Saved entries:
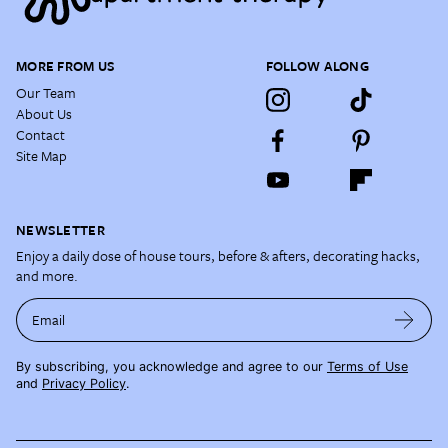
MORE FROM US
FOLLOW ALONG
Our Team
About Us
Contact
Site Map
NEWSLETTER
Enjoy a daily dose of house tours, before & afters, decorating hacks,
and more.
Email
By subscribing, you acknowledge and agree to our
Terms of Use
and
Privacy Policy
.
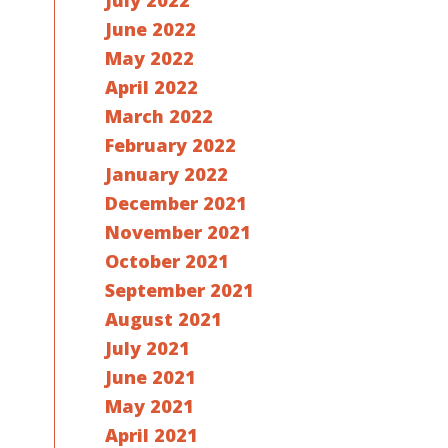
July 2022
June 2022
May 2022
April 2022
March 2022
February 2022
January 2022
December 2021
November 2021
October 2021
September 2021
August 2021
July 2021
June 2021
May 2021
April 2021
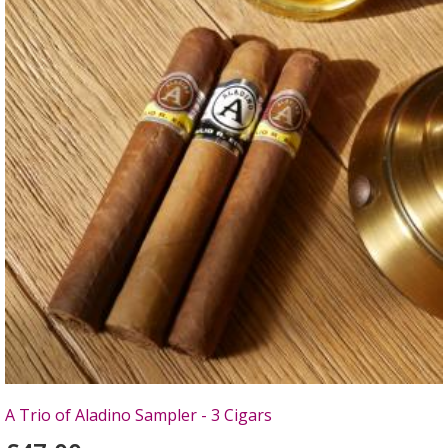
A Trio of Aladino Sampler - 3 Cigars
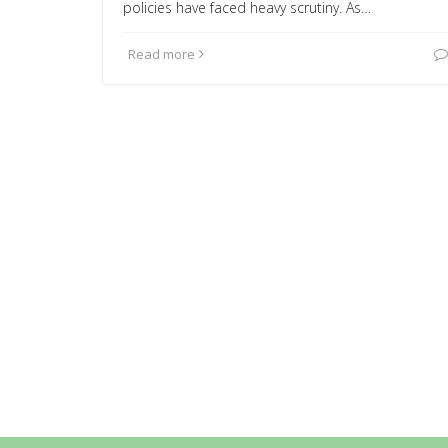
policies have faced heavy scrutiny. As…
Read more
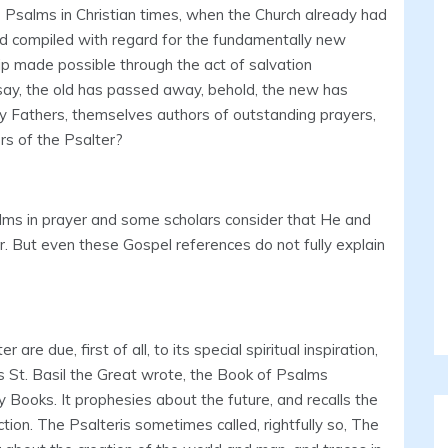
Psalms in Christian times, when the Church already had
nd compiled with regard for the fundamentally new
p made possible through the act of salvation
 say, the old has passed away, behold, the new has
y Fathers, themselves authors of outstanding prayers,
rs of the Psalter?
lms in prayer and some scholars consider that He and
. But even these Gospel references do not fully explain
re due, first of all, to its special spiritual inspiration,
s St. Basil the Great wrote, the Book of Psalms
 Books. It prophesies about the future, and recalls the
action. The Psalteris sometimes called, rightfully so, The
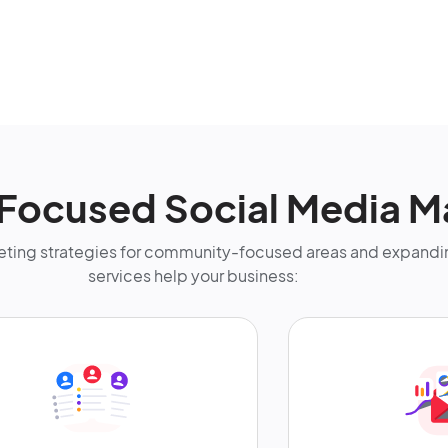
Focused Social Media M
ting strategies for community-focused areas and expandin
services help your business:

TASK DETAILS:
Only the lines containing the string "Psalms" are needed; pull them out of the records.

EXERCISE RESPONSE:
Psalms in Christian times, when the Church already had
s St. Basil the Great wrote, the Book of Psalms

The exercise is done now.